Task goal → Write the data below out exactly as it stands. Do not include the pictures.

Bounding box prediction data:
* * * *

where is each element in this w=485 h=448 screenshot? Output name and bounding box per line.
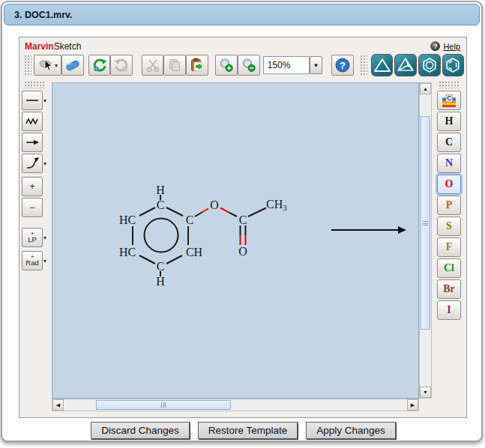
svg-text:?: ? [340,60,346,71]
increase-charge-button[interactable]: + [22,177,43,196]
page: 3. DOC1.mrv. Marvin Sketch ? Help [0,0,485,448]
element-button-p[interactable]: P [437,196,461,215]
arrow-icon [25,135,40,150]
periodic-table-icon: C [441,94,457,108]
chevron-down-icon[interactable]: ▾ [43,97,46,104]
reaction-arrow[interactable] [331,226,406,234]
copy-button[interactable] [163,55,186,76]
scroll-up-button[interactable]: ▲ [420,83,431,94]
element-button-c[interactable]: C [437,133,461,152]
chevron-down-icon[interactable]: ▾ [43,258,46,264]
brand-sketch: Sketch [54,41,82,52]
vertical-scrollbar[interactable]: ▲ ▼ [419,82,432,399]
vertical-scroll-thumb[interactable] [421,116,430,330]
element-button-cl[interactable]: Cl [437,258,461,278]
apply-changes-button[interactable]: Apply Changes [306,422,396,439]
element-button-n[interactable]: N [437,154,461,173]
element-symbol: S [446,220,452,232]
cut-button[interactable] [142,55,164,76]
horizontal-scroll-thumb[interactable] [96,400,231,410]
toolbar-grip[interactable] [439,81,460,88]
copy-icon [167,58,182,73]
horizontal-scrollbar[interactable]: ◀ ▶ [52,399,419,411]
svg-text:C: C [447,94,451,102]
element-button-s[interactable]: S [437,217,461,236]
template-tetrahedron-button[interactable] [394,54,417,76]
benzene-circle-template-icon [420,55,439,75]
chevron-down-icon[interactable]: ▾ [43,160,46,167]
scroll-right-button[interactable]: ▶ [407,399,418,411]
element-button-h[interactable]: H [437,112,461,131]
periodic-table-button[interactable]: C [437,91,461,110]
template-cyclopropane-button[interactable] [371,54,394,76]
footer-actions: Discard Changes Restore Template Apply C… [2,422,484,439]
lone-pair-tool-button[interactable]: + LP [22,228,43,247]
element-button-o[interactable]: O [437,175,461,194]
atom-label-o[interactable]: O [210,199,219,211]
help-link[interactable]: Help [443,42,460,51]
element-symbol: H [445,115,454,127]
decrease-charge-button[interactable]: − [22,198,43,217]
radical-tool-button[interactable]: + Rad [22,251,43,270]
chevron-down-icon[interactable]: ▾ [43,234,46,241]
redo-button[interactable] [110,55,133,76]
element-button-i[interactable]: I [437,300,461,320]
atom-label-c[interactable]: C [157,199,165,211]
canvas-area: H C HC HC C H C CH [52,82,432,411]
marvinsketch-applet: Marvin Sketch ? Help ▾ [19,37,467,418]
eraser-button[interactable] [61,55,84,76]
zoom-in-button[interactable] [215,55,238,76]
element-symbol: C [445,136,453,148]
atom-label-h[interactable]: H [156,275,165,288]
chain-tool-button[interactable] [22,112,43,131]
atom-label-c[interactable]: C [239,214,247,226]
atom-label-ch3[interactable]: CH3 [266,198,287,212]
template-benzene-aromatic-button[interactable] [418,54,441,76]
undo-icon [92,58,107,73]
element-symbol: N [445,157,453,169]
electron-flow-tool-button[interactable] [22,154,43,173]
scroll-left-button[interactable]: ◀ [52,399,64,411]
paste-icon [190,58,205,73]
zoom-in-icon [219,58,234,73]
element-button-br[interactable]: Br [437,279,461,299]
atom-label-c[interactable]: C [157,260,165,273]
restore-template-button[interactable]: Restore Template [198,422,298,439]
benzene-ring[interactable]: H C HC HC C H C CH [119,184,203,288]
element-button-f[interactable]: F [437,237,461,257]
selection-tool-button[interactable]: ▾ [34,55,61,76]
element-symbol: P [446,199,453,211]
tetrahedron-template-icon [396,55,415,75]
template-benzene-kekule-button[interactable] [442,54,465,76]
curved-arrow-icon [25,156,40,171]
atom-label-c[interactable]: C [186,214,194,226]
help-badge-icon: ? [430,41,440,51]
atom-label-hc[interactable]: HC [119,246,136,258]
atom-label-o[interactable]: O [238,245,247,258]
undo-button[interactable] [88,55,111,76]
bond-tool-button[interactable] [22,91,43,110]
toolbar-grip[interactable] [24,55,31,76]
zoom-dropdown-button[interactable]: ▼ [310,56,323,74]
atom-label-ch[interactable]: CH [186,246,203,258]
reaction-arrow-tool-button[interactable] [22,133,43,152]
sketch-canvas[interactable]: H C HC HC C H C CH [52,82,419,399]
zoom-out-button[interactable] [238,55,260,76]
toolbar-grip[interactable] [360,55,367,76]
atom-label-h[interactable]: H [156,184,165,196]
atom-label-hc[interactable]: HC [119,214,136,226]
window-title: 3. DOC1.mrv. [14,10,73,20]
zoom-level-input[interactable] [263,56,310,74]
paste-button[interactable] [186,55,208,76]
help-button[interactable]: ? [331,55,354,76]
scroll-down-button[interactable]: ▼ [420,387,431,398]
discard-changes-button[interactable]: Discard Changes [91,422,190,439]
single-bond-icon [25,93,40,108]
acetate-group[interactable]: O C O CH3 [195,198,287,258]
plus-label: + [29,181,34,192]
element-symbol: F [446,241,453,253]
molecule-phenyl-acetate[interactable]: H C HC HC C H C CH [119,184,287,288]
toolbar-grip[interactable] [24,81,45,88]
selection-lasso-icon [37,58,54,73]
main-toolbar: ▾ [19,52,466,78]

* * * *

Response area →
where is each element in this w=485 h=448 screenshot? Output name and bounding box per line.
svg-text:?: ? [340,60,346,71]
increase-charge-button[interactable]: + [22,177,43,196]
page: 3. DOC1.mrv. Marvin Sketch ? Help [0,0,485,448]
element-button-p[interactable]: P [437,196,461,215]
arrow-icon [25,135,40,150]
periodic-table-icon: C [441,94,457,108]
chevron-down-icon[interactable]: ▾ [43,97,46,104]
reaction-arrow[interactable] [331,226,406,234]
copy-button[interactable] [163,55,186,76]
scroll-up-button[interactable]: ▲ [420,83,431,94]
element-button-c[interactable]: C [437,133,461,152]
chevron-down-icon[interactable]: ▾ [43,258,46,264]
brand-sketch: Sketch [54,41,82,52]
vertical-scrollbar[interactable]: ▲ ▼ [419,82,432,399]
vertical-scroll-thumb[interactable] [421,116,430,330]
element-button-cl[interactable]: Cl [437,258,461,278]
apply-changes-button[interactable]: Apply Changes [306,422,396,439]
element-button-n[interactable]: N [437,154,461,173]
element-symbol: S [446,220,452,232]
cut-button[interactable] [142,55,164,76]
horizontal-scroll-thumb[interactable] [96,400,231,410]
toolbar-grip[interactable] [439,81,460,88]
copy-icon [167,58,182,73]
horizontal-scrollbar[interactable]: ◀ ▶ [52,399,419,411]
svg-text:C: C [447,94,451,102]
element-button-s[interactable]: S [437,217,461,236]
template-tetrahedron-button[interactable] [394,54,417,76]
benzene-circle-template-icon [420,55,439,75]
chevron-down-icon[interactable]: ▾ [43,160,46,167]
scroll-right-button[interactable]: ▶ [407,399,418,411]
element-button-h[interactable]: H [437,112,461,131]
periodic-table-button[interactable]: C [437,91,461,110]
template-cyclopropane-button[interactable] [371,54,394,76]
footer-actions: Discard Changes Restore Template Apply C… [2,422,484,439]
lone-pair-tool-button[interactable]: + LP [22,228,43,247]
element-button-o[interactable]: O [437,175,461,194]
atom-label-o[interactable]: O [210,199,219,211]
help-link[interactable]: Help [443,42,460,51]
element-symbol: H [445,115,454,127]
decrease-charge-button[interactable]: − [22,198,43,217]
radical-tool-button[interactable]: + Rad [22,251,43,270]
chevron-down-icon[interactable]: ▾ [43,234,46,241]
redo-button[interactable] [110,55,133,76]
element-button-i[interactable]: I [437,300,461,320]
atom-label-c[interactable]: C [157,199,165,211]
canvas-area: H C HC HC C H C CH [52,82,432,411]
marvinsketch-applet: Marvin Sketch ? Help ▾ [19,37,467,418]
eraser-button[interactable] [61,55,84,76]
zoom-in-button[interactable] [215,55,238,76]
element-symbol: C [445,136,453,148]
atom-label-h[interactable]: H [156,275,165,288]
chain-tool-button[interactable] [22,112,43,131]
atom-label-c[interactable]: C [239,214,247,226]
atom-label-ch3[interactable]: CH3 [266,198,287,212]
template-benzene-aromatic-button[interactable] [418,54,441,76]
undo-icon [92,58,107,73]
element-symbol: N [445,157,453,169]
electron-flow-tool-button[interactable] [22,154,43,173]
scroll-left-button[interactable]: ◀ [52,399,64,411]
paste-icon [190,58,205,73]
zoom-in-icon [219,58,234,73]
element-button-br[interactable]: Br [437,279,461,299]
atom-label-c[interactable]: C [157,260,165,273]
restore-template-button[interactable]: Restore Template [198,422,298,439]
benzene-ring[interactable]: H C HC HC C H C CH [119,184,203,288]
element-button-f[interactable]: F [437,237,461,257]
selection-tool-button[interactable]: ▾ [34,55,61,76]
element-symbol: P [446,199,453,211]
tetrahedron-template-icon [396,55,415,75]
template-benzene-kekule-button[interactable] [442,54,465,76]
curved-arrow-icon [25,156,40,171]
atom-label-c[interactable]: C [186,214,194,226]
help-badge-icon: ? [430,41,440,51]
atom-label-hc[interactable]: HC [119,246,136,258]
atom-label-o[interactable]: O [238,245,247,258]
undo-button[interactable] [88,55,111,76]
bond-tool-button[interactable] [22,91,43,110]
toolbar-grip[interactable] [24,55,31,76]
zoom-dropdown-button[interactable]: ▼ [310,56,323,74]
atom-label-ch[interactable]: CH [186,246,203,258]
reaction-arrow-tool-button[interactable] [22,133,43,152]
sketch-canvas[interactable]: H C HC HC C H C CH [52,82,419,399]
zoom-out-button[interactable] [238,55,260,76]
toolbar-grip[interactable] [360,55,367,76]
atom-label-h[interactable]: H [156,184,165,196]
atom-label-hc[interactable]: HC [119,214,136,226]
window-title: 3. DOC1.mrv. [14,10,73,20]
zoom-level-input[interactable] [263,56,310,74]
paste-button[interactable] [186,55,208,76]
help-button[interactable]: ? [331,55,354,76]
scroll-down-button[interactable]: ▼ [420,387,431,398]
discard-changes-button[interactable]: Discard Changes [91,422,190,439]
single-bond-icon [25,93,40,108]
acetate-group[interactable]: O C O CH3 [195,198,287,258]
plus-label: + [29,181,34,192]
element-symbol: F [446,241,453,253]
molecule-phenyl-acetate[interactable]: H C HC HC C H C CH [119,184,287,288]
toolbar-grip[interactable] [24,81,45,88]
selection-lasso-icon [37,58,54,73]
main-toolbar: ▾ [19,52,466,78]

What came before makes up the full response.